Des hommes éternellement belliqueux et querelleurs, des terre fatiguées, la guerre encore et toujours, tel est le spectacle de cet Ulysse 2025. Point de mythologie, de magie ici, juste le plancher des vaches, la douleur, la tristesse,l'envie et l'honneur. Les paysages et éléments naturels sont magnifiquement filmés dans des tons ocres. Le spectacle interroge sur la violence, dans un tonalité théâtrale, et volontiers lente qui renforce les enjeux. Ralph Fiennes realise encore une belle performance. La fin est moins réussi, entre bataille poussive et des retrouvailles trop expéditives. En attendant la version de Christopher Nolan....

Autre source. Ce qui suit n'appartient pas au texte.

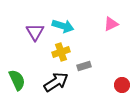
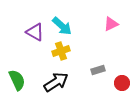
cyan arrow: moved 1 px left; rotated 25 degrees clockwise
purple triangle: rotated 30 degrees counterclockwise
yellow cross: moved 1 px up
gray rectangle: moved 14 px right, 4 px down
red circle: moved 2 px up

L'idée du cinéaste est de reprendre l'histoire de l'Odyssée en effaçant toute référence à des mythes ou légendes, en ancrant ainsi le récit dans un réalisme crédible et authentique, voir même un naturalisme âpre et viscéral. Le film n'a donc aucun bestiaire mythologique, aucune référence à des créatures mystiques ou légendaires tandis que l'île d'Ithaque est située en décors naturels qui semblent intemporels mais primitifs. Le premier constat à l'arrivée de Ulysse sur l'île est qu'il est un homme brisé, ce qui est cohérent et réaliste quand un guerrier a combattu quasi non stop durant près de vingt ans. Brisé physiquement, mais surtout psychologiquement et sur ce point le scénario est d'un modernité certaine. Si Pénélope/Binoche subit les assauts des prétendants le récit repose en fait surtout sur l'état post-traumatique de Ulysse/Fiennes, qui semble comme apathique, perdu, qui tente de se remettre des années de souffrance, de luttes, de la fatigue accumulé en se demandant si son retour est utile et/ou nécessaire après tant d'années. La réalisation de Uberto Pasolini est subtile et élégante avec des travellings, des silences pesants mais logiques, la seule séquence peu logique ou maladroite est dans le premier face à face entre Ulysse et Pénélope, à la fois touchant mais incongru tant on s'étonne qu'il n'y ait pas de réaction ou même un trouble plus palpable. En conclusion, ce film est une relecture fine et intelligente du mythe avec deux acteurs d'exception toujours au sommet de leur art. Site : Selenie
Ulysse continue de nourrir l'imaginaire entre mythes et légendes. Après 20 ans d'absence, il échoue sur les côtes d'Itaque, tel un fugitif. Son royaume est l'ombre de lui-même, rongé par la culpabilité, il s'efforcera de retrouver sa place auprès des siens. Umberto Pasolini nous montre un Ulysse à bout de souffle, mis à nu par ses années de guerre, d'épopée et d'errance. Un héros qui n'a pas dit son dernier mot. Ralph Fiennes incarne à la fois l'homme et le guerrier qui prendra sa revanche sur le temps. Très belle distribution ! A voir sans hésiter !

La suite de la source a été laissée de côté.